Obviously, this time, it'd be out-of-warranty, but I had an experience with
another car (not a Subaru) where the belt broke, and it was a major repair,
so I'm trying to be a little conservative here...

What do you all think? Am I being over-cautious? I have the impression
that timing belts generally last about 60K miles...

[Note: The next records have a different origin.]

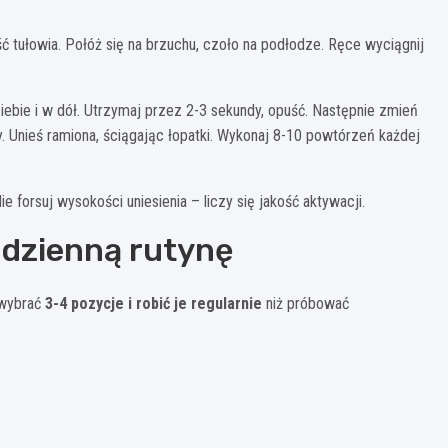
 tułowia. Połóż się na brzuchu, czoło na podłodze. Ręce wyciągnij
siebie i w dół. Utrzymaj przez 2-3 sekundy, opuść. Następnie zmień
y. Unieś ramiona, ściągając łopatki. Wykonaj 8-10 powtórzeń każdej
 forsuj wysokości uniesienia – liczy się jakość aktywacji.
odzienną rutynę
 wybrać
3-4 pozycje i robić je regularnie
niż próbować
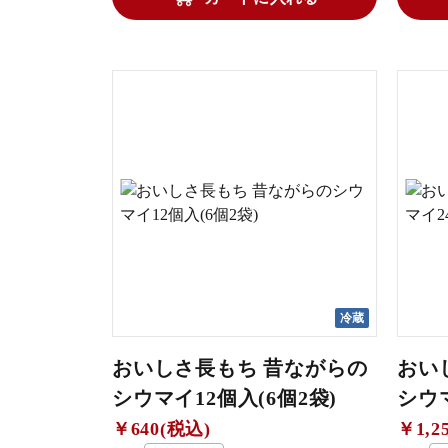
冷蔵
おいしさ長もち 昔ながらの
おい
シウマイ12個入(6個2袋)
シウマ
￥640(税込)
￥1,2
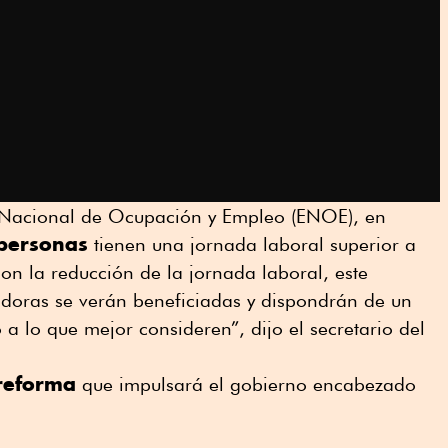
 Nacional de Ocupación y Empleo (ENOE), en
 personas
tienen una jornada laboral superior a
n la reducción de la jornada laboral, este
adoras se verán beneficiadas y dispondrán de un
a lo que mejor consideren”, dijo el secretario del
 reforma
que impulsará el gobierno encabezado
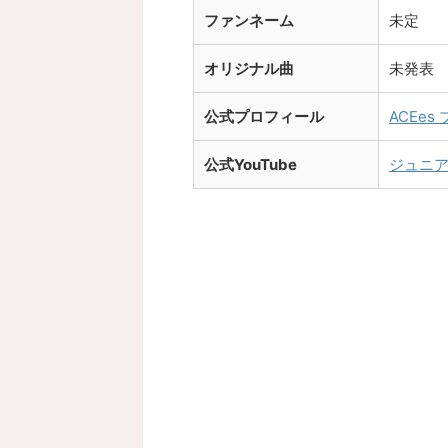
ファンネーム
未定
オリジナル曲
未発表
公式プロフィール
ACEes 
公式YouTube
ジュニアC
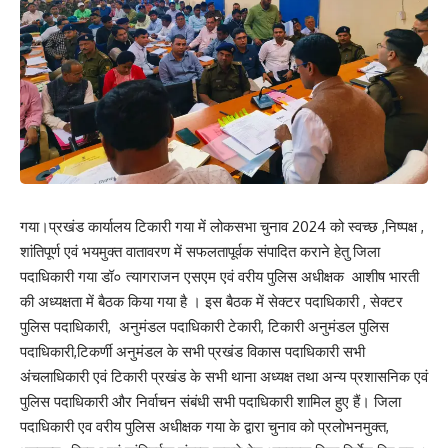
गया।प्रखंड कार्यालय टिकारी गया में लोकसभा चुनाव 2024 को स्वच्छ ,निष्पक्ष ,
शांतिपूर्ण एवं भयमुक्त वातावरण में सफलतापूर्वक संपादित कराने हेतु जिला
पदाधिकारी गया डॉ० त्यागराजन एसएम एवं वरीय पुलिस अधीक्षक आशीष भारती
की अध्यक्षता में बैठक किया गया है । इस बैठक में सेक्टर पदाधिकारी , सेक्टर
पुलिस पदाधिकारी, अनुमंडल पदाधिकारी टेकारी, टिकारी अनुमंडल पुलिस
पदाधिकारी,टिकर्णी अनुमंडल के सभी प्रखंड विकास पदाधिकारी सभी
अंचलाधिकारी एवं टिकारी प्रखंड के सभी थाना अध्यक्ष तथा अन्य प्रशासनिक एवं
पुलिस पदाधिकारी और निर्वाचन संबंधी सभी पदाधिकारी शामिल हुए हैं। जिला
पदाधिकारी एव वरीय पुलिस अधीक्षक गया के द्वारा चुनाव को प्रलोभनमुक्त,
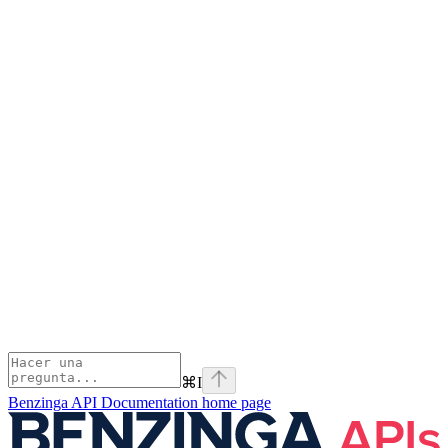
⌘
I
Benzinga API Documentation
home page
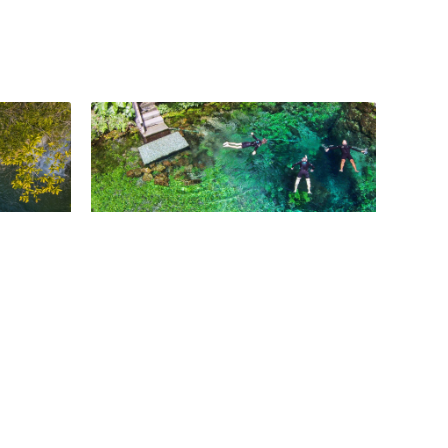
 para
Baixa Temporada especial em
Bonito (MS)
23 de abril de 2021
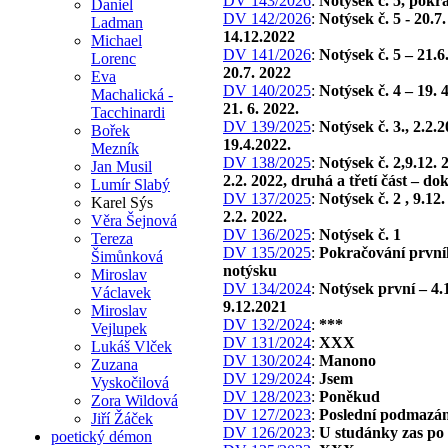
DV 143/2026
:
Notýsek č. 5, pokr
Daniel
DV 142/2026
:
Notýsek č. 5 - 20.7
Ladman
14.12.2022
Michael
DV 141/2026
:
Notýsek č. 5 – 21.6
Lorenc
20.7. 2022
Eva
DV 140/2025
:
Notýsek č. 4 – 19. 
Machalická -
21. 6. 2022.
Tacchinardi
DV 139/2025
:
Notýsek č. 3., 2.2.
Bořek
19.4.2022.
Mezník
DV 138/2025
:
Notýsek č. 2,9.12. 
Jan Musil
2.2. 2022, druhá a třetí část – do
Lumír Slabý
DV 137/2025
:
Notýsek č. 2 , 9.12
Karel Sýs
2.2. 2022.
Věra Šejnová
DV 136/2025
:
Notýsek č. 1
Tereza
DV 135/2025
:
Pokračování první
Šimůnková
notýsku
Miroslav
DV 134/2024
:
Notýsek první – 4.
Václavek
9.12.2021
Miroslav
DV 132/2024
:
***
Vejlupek
DV 131/2024
:
XXX
Lukáš Vlček
DV 130/2024
:
Manono
Zuzana
DV 129/2024
:
Jsem
Vyskočilová
DV 128/2023
:
Poněkud
Zora Wildová
DV 127/2023
:
Poslední podmazán
Jiří Žáček
DV 126/2023
:
U studánky zas po
poetický démon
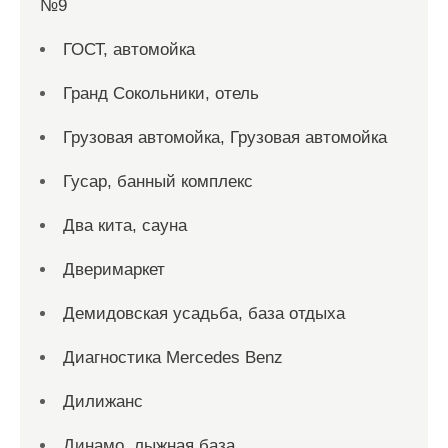
№9
ГОСТ, автомойка
Гранд Сокольники, отель
Грузовая автомойка, Грузовая автомойка
Гусар, банный комплекс
Два кита, сауна
Дверимаркет
Демидовская усадьба, база отдыха
Диагностика Mercedes Benz
Дилижанс
Динамо, лыжная база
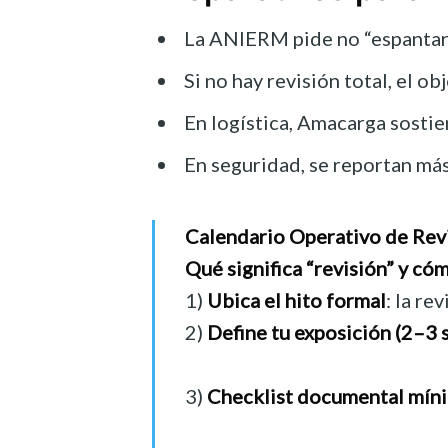
La ANIERM pide no “espantarse
Si no hay revisión total, el o
En logística, Amacarga sosti
En seguridad, se reportan más
Calendario Operativo de Rev
Qué significa “revisión” y có
1)
Ubica el hito formal
: la re
2)
Define tu exposición (2–3
3)
Checklist documental míni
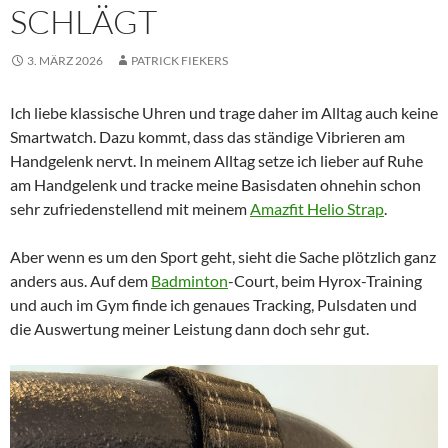
SCHLÄGT
3. MÄRZ 2026
PATRICK FIEKERS
Ich liebe klassische Uhren und trage daher im Alltag auch keine
Smartwatch. Dazu kommt, dass das ständige Vibrieren am
Handgelenk nervt. In meinem Alltag setze ich lieber auf Ruhe
am Handgelenk und tracke meine Basisdaten ohnehin schon
sehr zufriedenstellend mit meinem
Amazfit Helio Strap
.
Aber wenn es um den Sport geht, sieht die Sache plötzlich ganz
anders aus. Auf dem
Badminton
-Court, beim Hyrox-Training
und auch im Gym finde ich genaues Tracking, Pulsdaten und
die Auswertung meiner Leistung dann doch sehr gut.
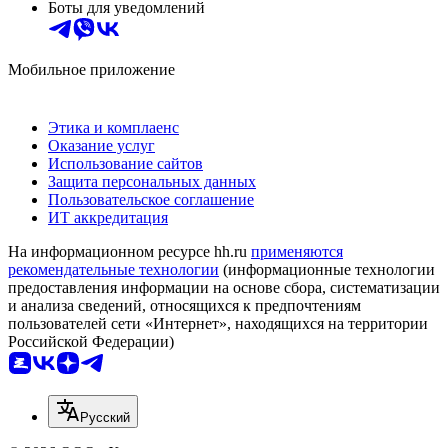
Боты для уведомлений
Мобильное приложение
Этика и комплаенс
Оказание услуг
Использование сайтов
Защита персональных данных
Пользовательское соглашение
ИТ аккредитация
На информационном ресурсе hh.ru
применяются
рекомендательные технологии
(информационные технологии
предоставления информации на основе сбора, систематизации
и анализа сведений, относящихся к предпочтениям
пользователей сети «Интернет», находящихся на территории
Российской Федерации)
Русский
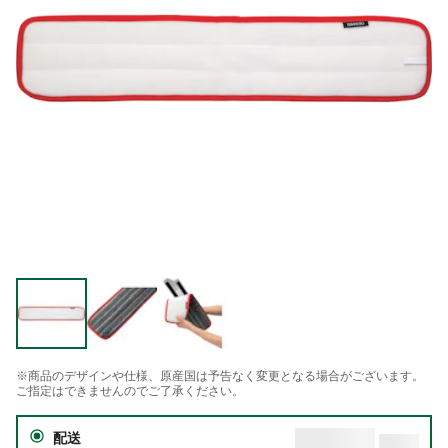
※商品のデザインや仕様、原産国は予告なく変更となる場合がございます。
ご指定はできませんのでご了承ください。
配送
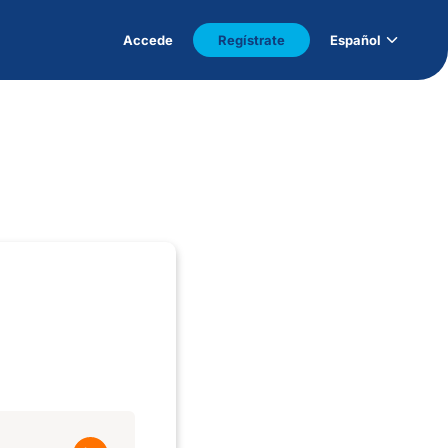
Accede
Regístrate
Español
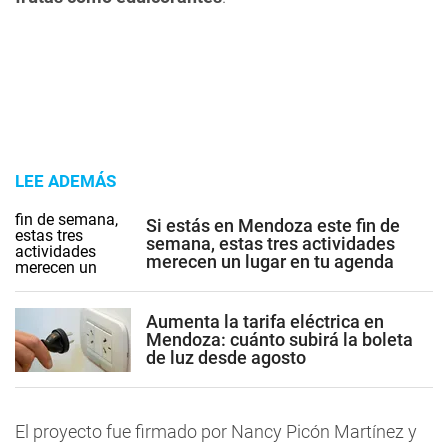
LEE ADEMÁS
Si estás en Mendoza este fin de
semana, estas tres actividades
merecen un lugar en tu agenda
Aumenta la tarifa eléctrica en
Mendoza: cuánto subirá la boleta
de luz desde agosto
El proyecto fue firmado por Nancy Picón Martínez y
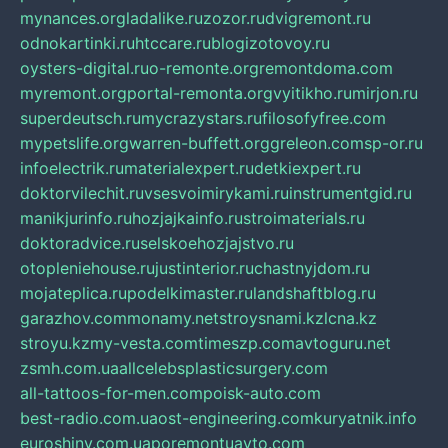
mynances.org
ladalike.ru
zozor.ru
dvigremont.ru
odnokartinki.ru
htccare.ru
blogizotovoy.ru
oysters-digital.ru
o-remonte.org
remontdoma.com
myremont.org
portal-remonta.org
vyitikho.ru
mirjon.ru
superdeutsch.ru
mycrazystars.ru
filosofyfree.com
mypetslife.org
warren-buffett.org
greleon.com
sp-or.ru
infoelectrik.ru
materialexpert.ru
detkiexpert.ru
doktorvilechit.ru
vsesvoimirykami.ru
instrumentgid.ru
manikjurinfo.ru
hozjajkainfo.ru
stroimaterials.ru
doktoradvice.ru
selskoehozjajstvo.ru
otopleniehouse.ru
justinterior.ru
chastnyjdom.ru
mojateplica.ru
podelkimaster.ru
landshaftblog.ru
garazhov.com
monamy.net
stroysnami.kz
lcna.kz
stroyu.kz
my-vesta.com
timeszp.com
avtoguru.net
zsmh.com.ua
allcelebsplasticsurgery.com
all-tattoos-for-men.com
poisk-auto.com
best-radio.com.ua
ost-engineering.com
kuryatnik.info
euroshiny.com.ua
poremontuavto.com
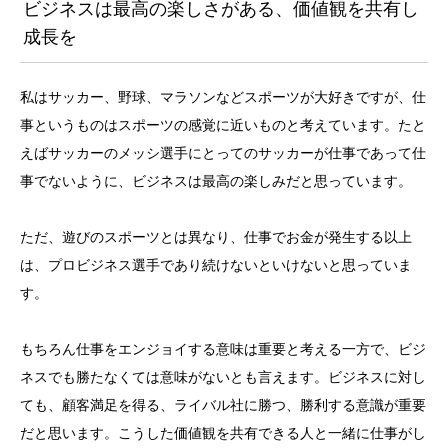
ビジネスは最高の楽しさがある、価値観を共有し
成長を
私はサッカー、野球、マラソンなどスポーツが大好きですが、仕
事というものはスポーツの感覚に近いものと考えています。たと
えばサッカーのメッシ選手にとってのサッカーが仕事であって仕
事でないように、ビジネスは最高の楽しみだと思っています。
ただ、遊びのスポーツとは異なり、仕事でお金が発生する以上
は、プロビジネス選手であり続けないといけないと思っていま
す。
もちろん仕事をエンジョイする意味は重要と考える一方で、ビジ
ネスでも勝たなくては意味がないとも言えます。ビジネスに対し
ても、顧客満足を得る、ライバル社に勝つ、勝利する意識が重要
だと思います。こうした価値観を共有できる人と一緒に仕事がし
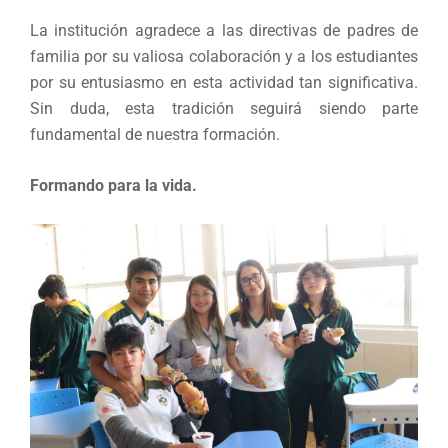
La institución agradece a las directivas de padres de
familia por su valiosa colaboración y a los estudiantes
por su entusiasmo en esta actividad tan significativa.
Sin duda, esta tradición seguirá siendo parte
fundamental de nuestra formación.
Formando para la vida.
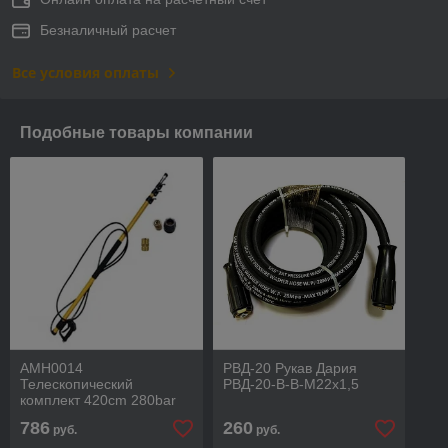
Безналичный расчет
Все условия оплаты
Подобные товары компании
AMH0014
РВД-20 Рукав Дария
Телескопический
РВД-20-В-В-М22х1,5
комплект 420сm 280bar
M18х1.5М:М22x1.5M
786
260
руб.
руб.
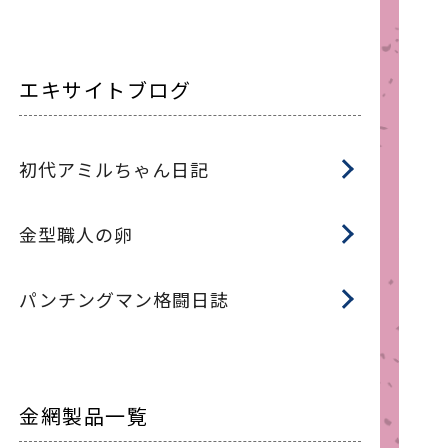
エキサイトブログ
初代アミルちゃん日記
金型職人の卵
パンチングマン格闘日誌
金網製品一覧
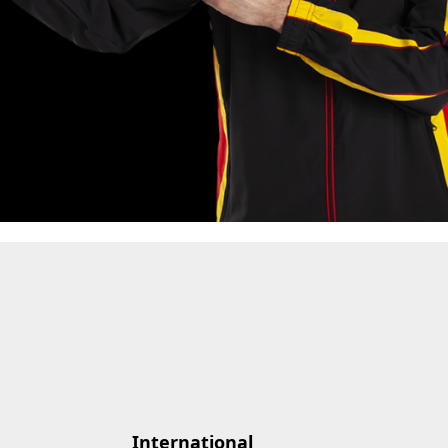
International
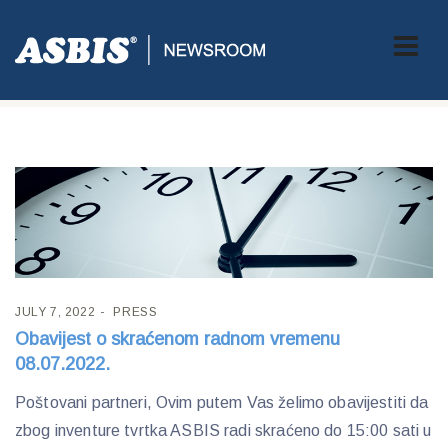
Tag:
Inventiura
JULY 7, 2022
PRESS
Obavijest o skraćenom radnom vremenu
08.07.2022.
Poštovani partneri, Ovim putem Vas želimo obavijestiti da
zbog inventure tvrtka ASBIS radi skraćeno do 15:00 sati u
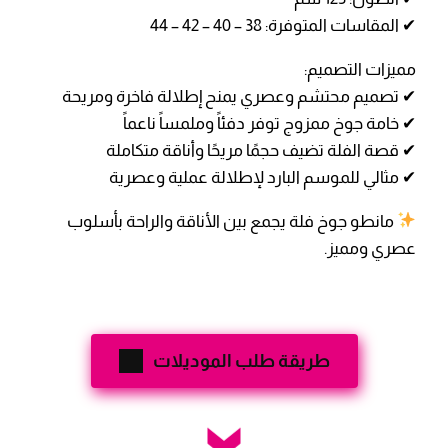
✔ المقاسات المتوفرة: 38 – 40 – 42 – 44
مميزات التصميم:
✔ تصميم محتشم وعصري يمنح إطلالة فاخرة ومريحة
✔ خامة جوخ ممزوج توفر دفئاً وملمساً ناعماً
✔ قصة الفلة تضيف حجمًا مريحًا وأناقة متكاملة
✔ مثالي للموسم البارد لإطلالة عملية وعصرية
مانطو جوخ فلة يجمع بين الأناقة والراحة بأسلوب
عصري ومميز.
طريقة طلب الموديلات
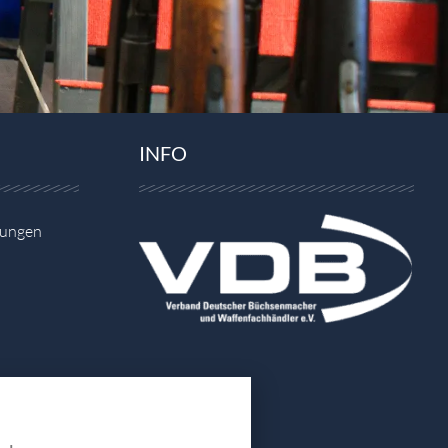
INFO
gungen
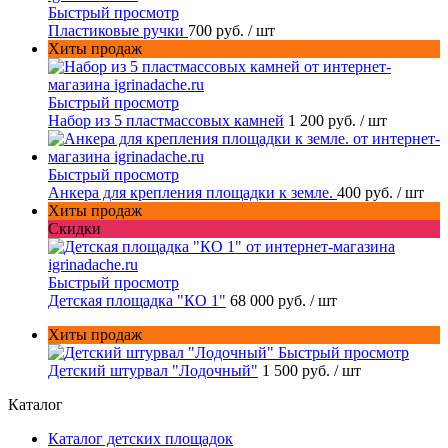
Быстрый просмотр
Пластиковые ручки
700 руб.
/ шт
Хиты продаж
Быстрый просмотр
Набор из 5 пластмассовых камней
1 200 руб.
/ шт
Быстрый просмотр
Анкера для крепления площадки к земле.
400 руб.
/ шт
Хиты продаж
Скидки
Быстрый просмотр
Детская площадка "КО 1"
68 000 руб.
/ шт
Хиты продаж
Быстрый просмотр
Детский штурвал "Лодочный"
1 500 руб.
/ шт
Каталог
Каталог детских площадок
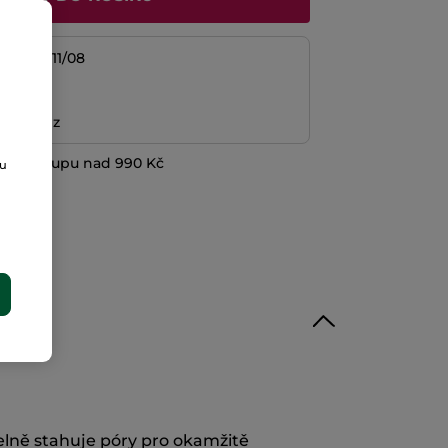
/08 do 11/08
platba
ní peněz
při nákupu nad 990 Kč
ou
E
telně stahuje póry pro okamžitě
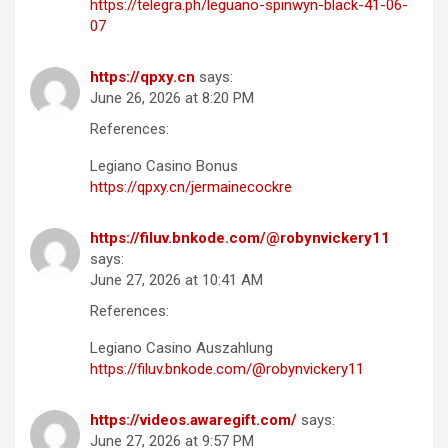
https://telegra.ph/leguano-spinwyn-black-41-06-
07
https://qpxy.cn
says:
June 26, 2026 at 8:20 PM
References:
Legiano Casino Bonus
https://qpxy.cn/jermainecockre
https://filuv.bnkode.com/@robynvickery11
says:
June 27, 2026 at 10:41 AM
References:
Legiano Casino Auszahlung
https://filuv.bnkode.com/@robynvickery11
https://videos.awaregift.com/
says:
June 27, 2026 at 9:57 PM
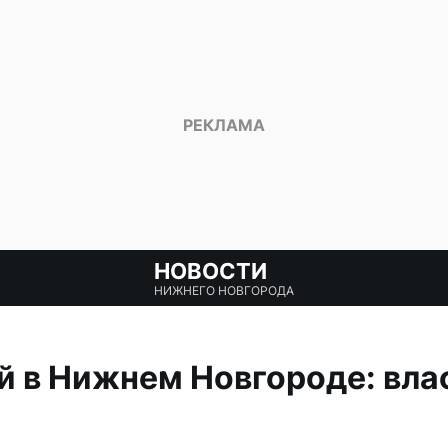
НОВОСТИ
НИЖНЕГО НОВГОРОДА
 в Нижнем Новгороде: влас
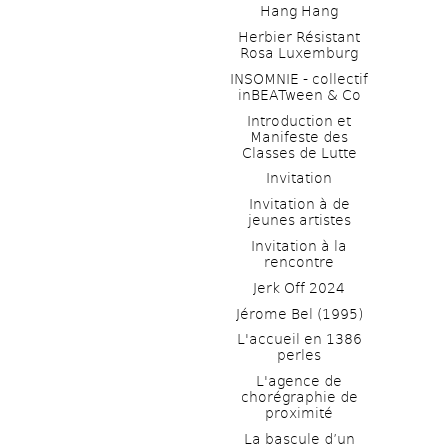
Hang Hang
Herbier Résistant 
Rosa Luxemburg
INSOMNIE - collectif 
inBEATween & Co
Introduction et 
Manifeste des 
Classes de Lutte
Invitation
Invitation à de 
jeunes artistes 
Invitation à la 
rencontre
Jerk Off 2024
Jérome Bel (1995)
L'accueil en 1386 
perles
L'agence de 
chorégraphie de 
proximité
La bascule d’un 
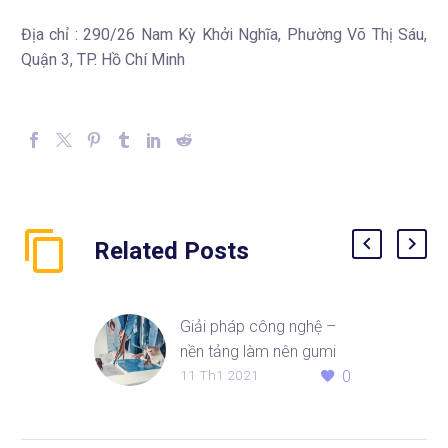
Địa chỉ : 290/26 Nam Kỳ Khởi Nghĩa, Phường Võ Thị Sáu,
Quận 3, TP. Hồ Chí Minh
Related Posts
Giải pháp công nghệ –
nền tảng làm nên gumi
11 Th1 2021
0
Solutions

Also, can give me a guesstimate about how much it'd cost to get the timing
belt replaced? I'd like to get this done at our dealer, and we're in the
Washington, DC metro/Northern VA area....

Thanks in advance!!
 
Anyway, now that we have about 50K on the current timing belt, I'm
wondering if we should replace the timing belt the next time we take
it in for service?

I don't get it. Why would you replace it at only half of its
rated life ?

Besides, if your 97 Legacy OB is anything like mine, the front
cam and/or crank seals will start leaking like crazy pretty
soon, and you can have them and the timing belt done in one
fell swoop when that happens.

John
 
John Eyles said:
I don't get it. Why would you replace it at only half of its
rated life ?

John,

I guess that I have the impression that timing belts are generally
considered to last for 60K. I've read somewhere that the only car that has
a 100K timing belt is a new Honda model, and that's a timing "chain" rather
than a timing "belt".

There was a typo in my original post, and current mileage is 98K, so
assuming the 60K life, and the change at 48K, the current belt has 50K miles
on it, so I'm wondering if it's time to change it before it breaks...
 
I guess that I have the impression that timing belts are generally
considered to last for 60K. I've read somewhere that the only car that has
a 100K timing belt is a new Honda model, and that's a timing "chain" rather
than a timing "belt".

There was a typo in my original post, and current mileage is 98K, so
assuming the 60K life, and the change at 48K, the current belt has 50K miles
on it, so I'm wondering if it's time to change it before it breaks...

As far as I know, they were originally rated to last at least 60k miles on the 2.
2l and 80k miles on the 2.5l engine (which probably is what you have).

Those specs are based on the fact that, except for manufacturing defects,
failures due to wear begin to occur above this rated mileage. In theory,
swapping the belts too often simply increases your chances of installing a
faulty belt which is likely to snap BEFORE reaching the end of its rated life.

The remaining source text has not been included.